Regents hear arguments for boosting creativity in higher ed

Representatives from the business sector and the university system talked Thursday about the need to cultivate creativity and flexibility at the post-secondary level.

Tom Watson, a vice president at Johnson Controls, said his company is looking for engineers and scientists who understand the economic context of the projects on which they work.

“Every engineer has to be a salesman; they can’t just be sitting in their lab developing an idea,” Watson said at a panel discussion during a UW Board of Regents meeting. “They’ve got to be able to sell that idea to their management, they’ve got to be able to sell it to customers, they’ve got to be able to wrap a business case around it.”

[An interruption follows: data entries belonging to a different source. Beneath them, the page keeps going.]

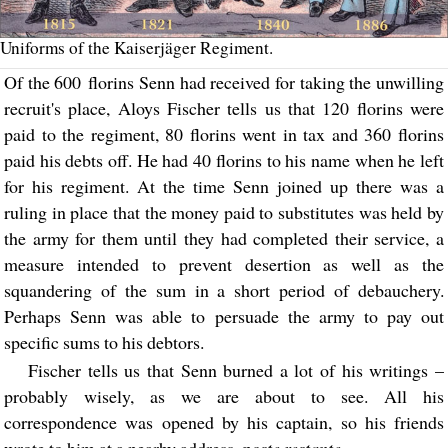
Uniforms of the Kaiserjäger Regiment.
Of the 600 florins Senn had received for taking the unwilling
recruit's place, Aloys Fischer tells us that 120 florins were
paid to the regiment, 80 florins went in tax and 360 florins
paid his debts off. He had 40 florins to his name when he left
for his regiment. At the time Senn joined up there was a
ruling in place that the money paid to substitutes was held by
the army for them until they had completed their service, a
measure intended to prevent desertion as well as the
squandering of the sum in a short period of debauchery.
Perhaps Senn was able to persuade the army to pay out
specific sums to his debtors.
Fischer tells us that Senn burned a lot of his writings –
probably wisely, as we are about to see. All his
correspondence was opened by his captain, so his friends
wrote to him at a nearby address,
poste restante
.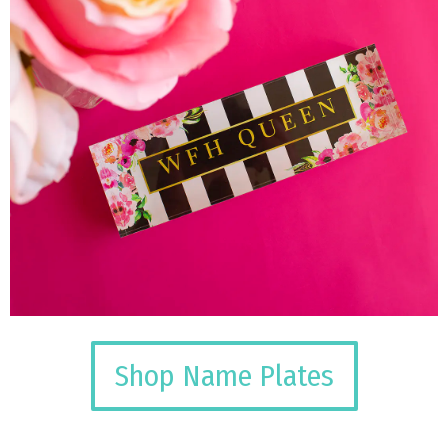
Shop Name Plates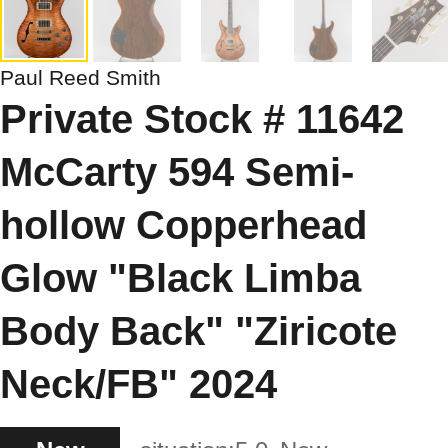
Paul Reed Smith
Private Stock # 11642
McCarty 594 Semi-
hollow Copperhead
Glow "Black Limba
Body Back" "Ziricote
Neck/FB" 2024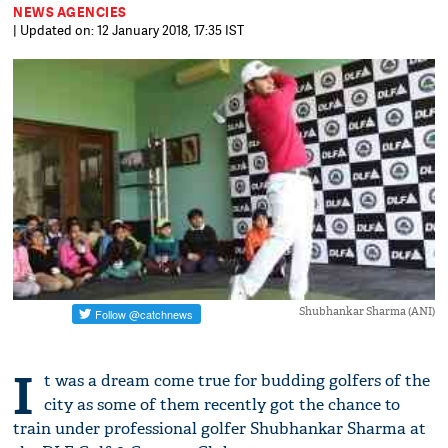
NEWS AGENCIES
| Updated on: 12 January 2018, 17:35 IST
Shubhankar Sharma (ANI)
I
t was a dream come true for budding golfers of the
city as some of them recently got the chance to
train under professional golfer Shubhankar Sharma at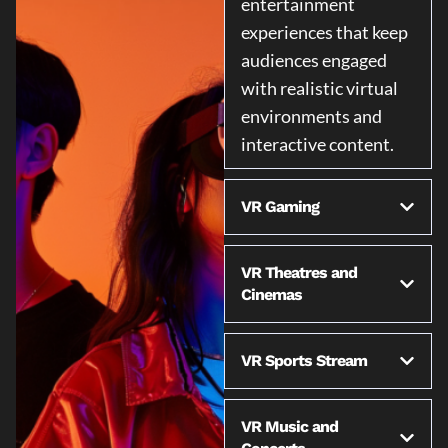
entertainment
experiences that keep
audiences engaged
with realistic virtual
environments and
interactive content.
VR Gaming
VR Theatres and
Cinemas
VR Sports Stream
VR Music and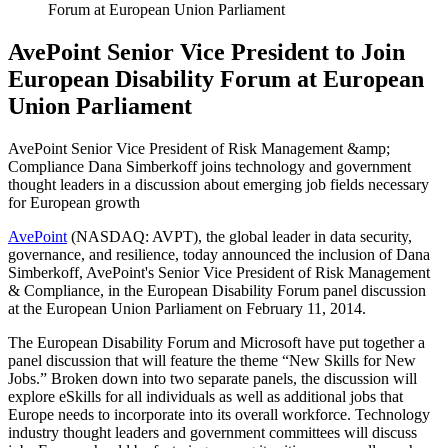
Forum at European Union Parliament
AvePoint Senior Vice President to Join
European Disability Forum at European
Union Parliament
AvePoint Senior Vice President of Risk Management &amp;
Compliance Dana Simberkoff joins technology and government
thought leaders in a discussion about emerging job fields necessary
for European growth
AvePoint
(NASDAQ: AVPT), the global leader in data security,
governance, and resilience, today announced the inclusion of Dana
Simberkoff, AvePoint's Senior Vice President of Risk Management
& Compliance, in the European Disability Forum panel discussion
at the European Union Parliament on February 11, 2014.
The European Disability Forum and Microsoft have put together a
panel discussion that will feature the theme “New Skills for New
Jobs.” Broken down into two separate panels, the discussion will
explore eSkills for all individuals as well as additional jobs that
Europe needs to incorporate into its overall workforce. Technology
industry thought leaders and government committees will discuss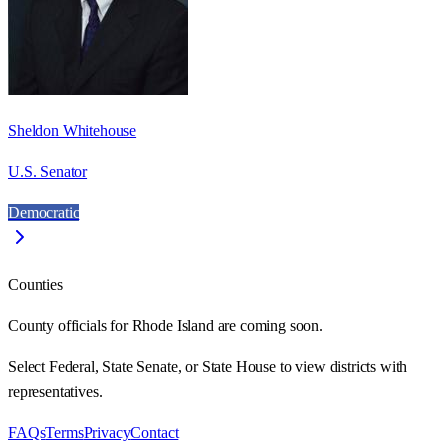
Sheldon Whitehouse
U.S. Senator
Democratic
Counties
County officials for Rhode Island are coming soon.
Select Federal, State Senate, or State House to view districts with
representatives.
FAQs
Terms
Privacy
Contact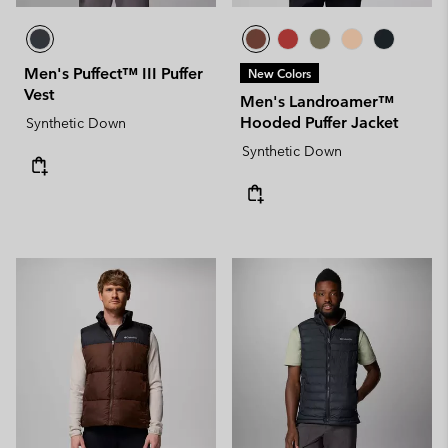
Men's Puffect™ III Puffer
New Colors
Vest
Men's Landroamer™
Hooded Puffer Jacket
Synthetic Down
Synthetic Down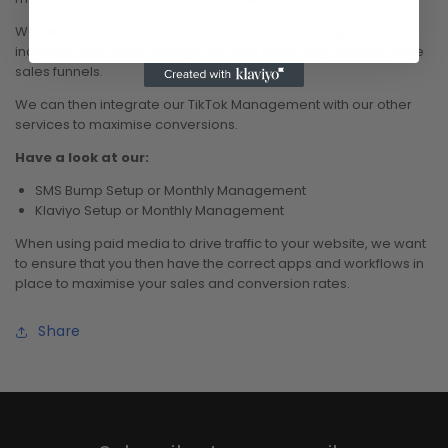
We will Create and Manage your
TikTok
campaigns to
increase your traffic through our data driven high performance
sales funnels.
We can then integrate our TikTok Management with our other
services to maximise conversions.
Have a look at our:
SMS Bump Setup or Monthly Management
Klaviyo Setup or Monthly Management
When using paid media to drive traffic to your website, we want
to ensure that you then have the correct apps and workflows in
place to maximise your sales and conversion rates.
Share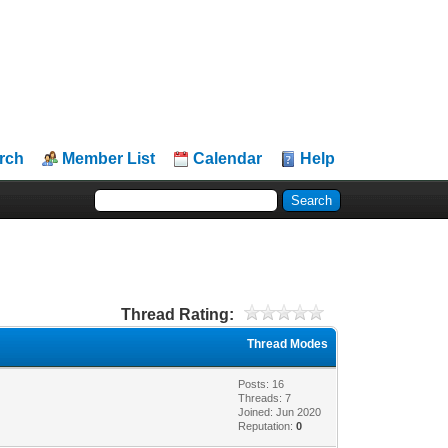
rch
Member List
Calendar
Help
Thread Rating:
Thread Modes
Posts: 16
Threads: 7
Joined: Jun 2020
Reputation:
0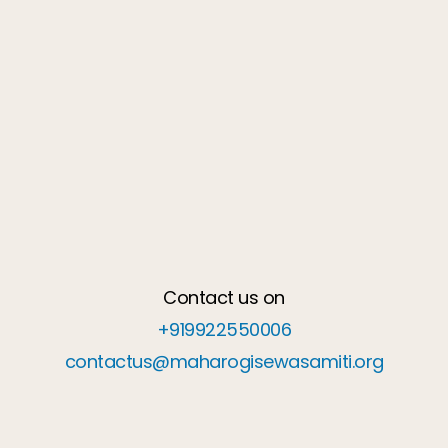
Contact us on
+919922550006
contactus@maharogisewasamiti.org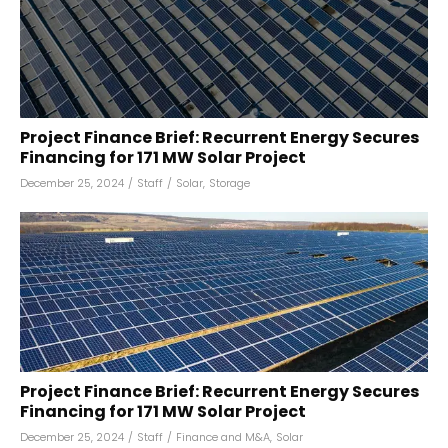
Project Finance Brief: Recurrent Energy Secures
Financing for 171 MW Solar Project
December 25, 2024
/
Staff
/
Solar
,
Storage
Project Finance Brief: Recurrent Energy Secures
Financing for 171 MW Solar Project
December 25, 2024
/
Staff
/
Finance and M&A
,
Solar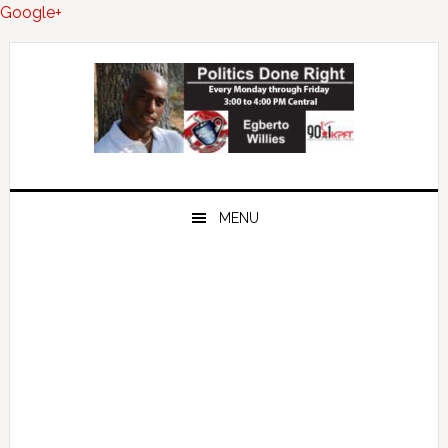
Google+
Skip
Skip
Skip
to
to
to
primary
main
primary
navigation
content
sidebar
MENU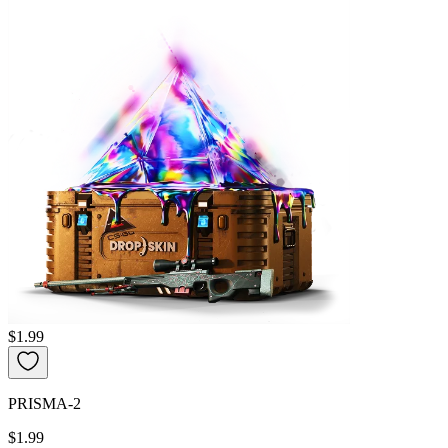
$1.99
PRISMA-2
$1.99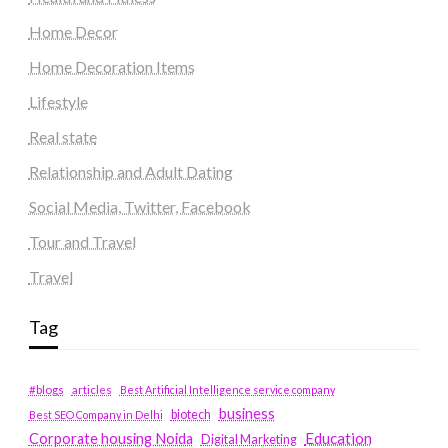
Home Decor
Home Decoration Items
Lifestyle
Real state
Relationship and Adult Dating
Social Media, Twitter, Facebook
Tour and Travel
Travel
Tag
#blogs
articles
Best Artificial Intelligence service company
business
biotech
Best SEO Company in Delhi
Education
Corporate housing Noida
Digital Marketing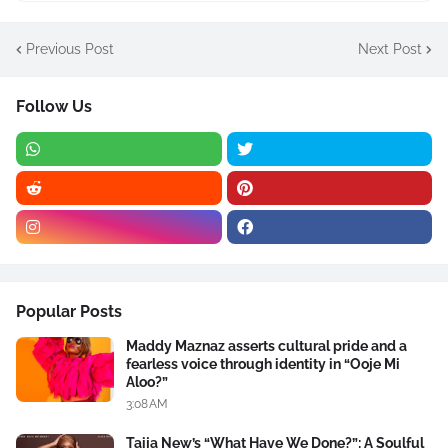
Previous Post
Next Post
Follow Us
Popular Posts
Maddy Maznaz asserts cultural pride and a
fearless voice through identity in “Ooje Mi
Aloo?”
3:08 AM
Taija New’s “What Have We Done?”: A Soulful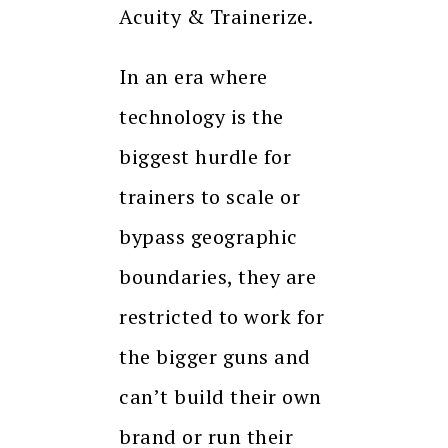
Acuity & Trainerize.
In an era where
technology is the
biggest hurdle for
trainers to scale or
bypass geographic
boundaries, they are
restricted to work for
the bigger guns and
can’t build their own
brand or run their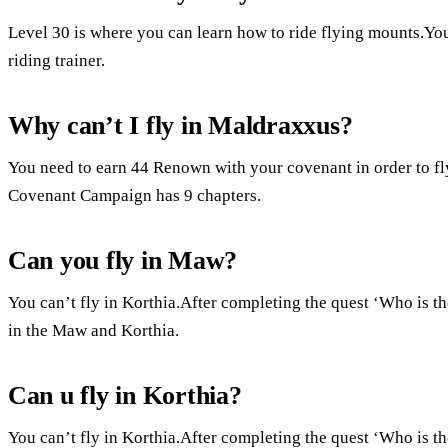
Level 30 is where you can learn how to ride flying mounts.You 
riding trainer.
Why can’t I fly in Maldraxxus?
You need to earn 44 Renown with your covenant in order to f
Covenant Campaign has 9 chapters.
Can you fly in Maw?
You can’t fly in Korthia.After completing the quest ‘Who is
in the Maw and Korthia.
Can u fly in Korthia?
You can’t fly in Korthia.After completing the quest ‘Who is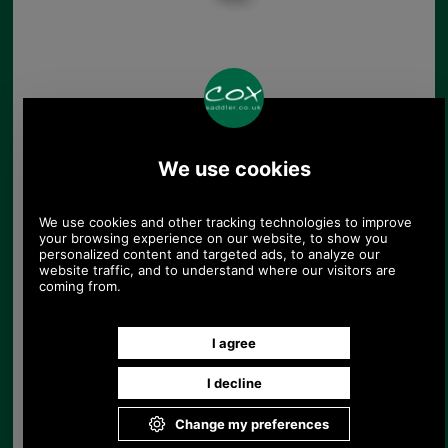
Pewter Badge Showing
A Springing Pheasant
£5.48
(£4.57 ex VAT)
6.14 USD, 5.34 EUR, 41.48 CNY,
969.59 JPY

With the retirement of the baby boomer generation, state economist Dennis Winters told the regents Wisconsin’s available labor force is leveling off, requiring an increase in productivity from existing workers. He suggested creativity and the ability to continually respond to new challenges are essential traits in a more productive workforce.

Winters also told the board he was optimistic about the state’s fiscal outlook, despite a historically slow recovery from the last recession.

“Our best guess … is July ’15 … when we’re going to get back even with the 2007 jobs numbers,” he said, citing a return to pre-2007 levels in categories like personal income, retail and auto sales.

According to Winters, a fundamental shift in the economy has caused a drop in demand for unskilled workers. He pointed to job numbers in Dane County, already back to pre-recession levels, saying higher education training is increasingly essential for filling open positions and earning a middle-class income.

“If you want to make more than $30,000 a year in this state … you have to have some kind of post-secondary education,” Winters said.

Underscoring the role of education, Winters compared the GDPs of Wisconsin and Minnesota. Although they were almost identical in 1997, Winters said Minnesota has outpaced Wisconsin in GDP growth because Minnesota has higher educational attainment.

“There’s a correlation between educational attainment and GDP growth, a positive one,” Winters said. “The more skills you have, the higher wages you make; the more income, the higher the gross domestic product.”

UW-Madison Associate Vice Chancellor of Government and Corporate Affairs Charles Hoslet advocated for the creation of campus advisory boards that include businesses in order to better tailor education to workplace demands

“These boards can serve as an ongoing conduit of information about critical gaps in workforce balance, difficulties in recruiting, and identifying the need for ongoing executive education,” Hoslet said.